[Saved entries]

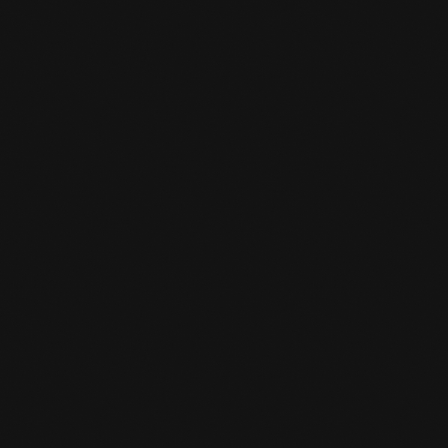
MMA gloves
Knee Protection
Drink
Tok and bit
HOW LONG DOES AN MMA WORKOUT

LAST?
MMA workouts last 55 minutes.
CAN JUST ANYONE JOIN?

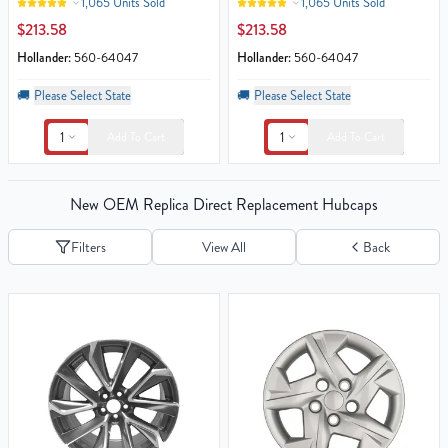
1,065 Units Sold
1,065 Units Sold
$213.58
$213.58
Hollander:
560-64047
Hollander:
560-64047
🚚
Please Select State
🚚
Please Select State
1
1
Add To Cart
Add To Cart
New OEM Replica Direct Replacement Hubcaps
Filters
View All
Back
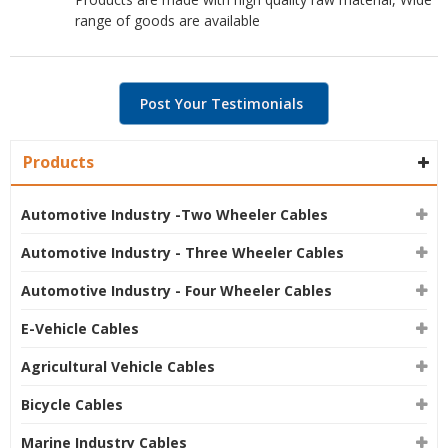
range of goods are available
Post Your Testimonials
Products
Automotive Industry -Two Wheeler Cables
Automotive Industry - Three Wheeler Cables
Automotive Industry - Four Wheeler Cables
E-Vehicle Cables
Agricultural Vehicle Cables
Bicycle Cables
Marine Industry Cables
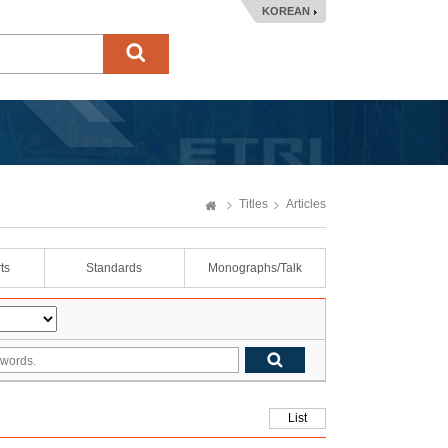
KOREAN
Titles
Articles
ts
Standards
Monographs/Talk
List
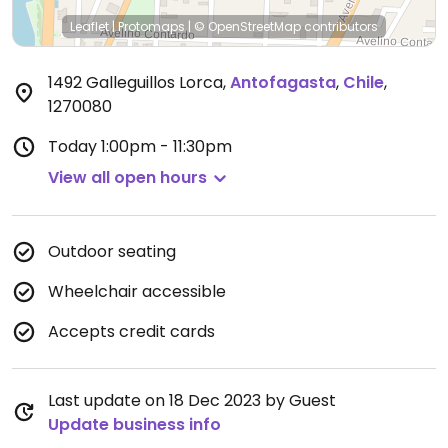
Leaflet
|
Protomaps
|
© OpenStreetMap
contributors
1492 Galleguillos Lorca
,
Antofagasta
,
Chile
,
1270080
Today
1:00pm - 11:30pm
View all open hours
Outdoor seating
Wheelchair accessible
Accepts credit cards
Last update on 18 Dec 2023 by Guest
Update business info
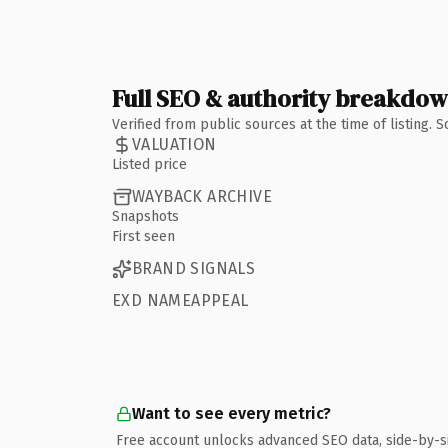
Full SEO & authority breakdo
Verified from public sources at the time of listing.
VALUATION
Listed price
WAYBACK ARCHIVE
Snapshots
First seen
BRAND SIGNALS
EXD NAMEAPPEAL
Want to see every metric?
Free account unlocks advanced SEO data, side-by-s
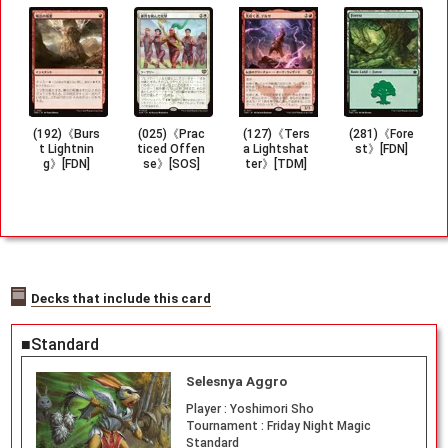
(192)《Burs
(025)《Prac
(127)《Ters
(281)《Fore
t Lightnin
ticed Offen
a Lightshat
st》[FDN]
g》[FDN]
se》[SOS]
ter》[TDM]
Decks that include this card
■Standard
Selesnya Aggro
Player :
Yoshimori Sho
Tournament :
Friday Night Magic
Standard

## WHAT IS NEEDED:
Transcribe each record above exactly, leaving every picture out of the copy.

## OUTPUT BELOW:
MMA gloves
Knee Protection
Drink
Tok and bit
HOW LONG DOES AN MMA WORKOUT

LAST?
MMA workouts last 55 minutes.
CAN JUST ANYONE JOIN?

1,065 Units Sold
1,065 Units Sold
$213.58
$213.58
Hollander:
560-64047
Hollander:
560-64047
🚚
Please Select State
🚚
Please Select State
1
1
Add To Cart
Add To Cart
New OEM Replica Direct Replacement Hubcaps
Filters
View All
Back
range of goods are available
Post Your Testimonials
Products
Automotive Industry -Two Wheeler Cables
Automotive Industry - Three Wheeler Cables
Automotive Industry - Four Wheeler Cables
E-Vehicle Cables
Agricultural Vehicle Cables
Bicycle Cables
Marine Industry Cables
KOREAN
Titles
Articles
ts
Standards
Monographs/Talk
List
Leaflet
|
Protomaps
|
© OpenStreetMap
contributors
1492 Galleguillos Lorca
,
Antofagasta
,
Chile
,
1270080
Today
1:00pm - 11:30pm
View all open hours
Outdoor seating
Wheelchair accessible
Accepts credit cards
Last update on 18 Dec 2023 by Guest
Update business info
Full SEO & authority breakdo
Verified from public sources at the time of listing.
VALUATION
Listed price
WAYBACK ARCHIVE
Snapshots
First seen
BRAND SIGNALS
EXD NAMEAPPEAL
Want to see every metric?
Free account unlocks advanced SEO data, side-by-s
(192)《Burs
(025)《Prac
(127)《Ters
(281)《Fore
t Lightnin
ticed Offen
a Lightshat
st》[FDN]
g》[FDN]
se》[SOS]
ter》[TDM]
Decks that include this card
■Standard
Selesnya Aggro
Player :
Yoshimori Sho
Tournament :
Friday Night Magic
Standard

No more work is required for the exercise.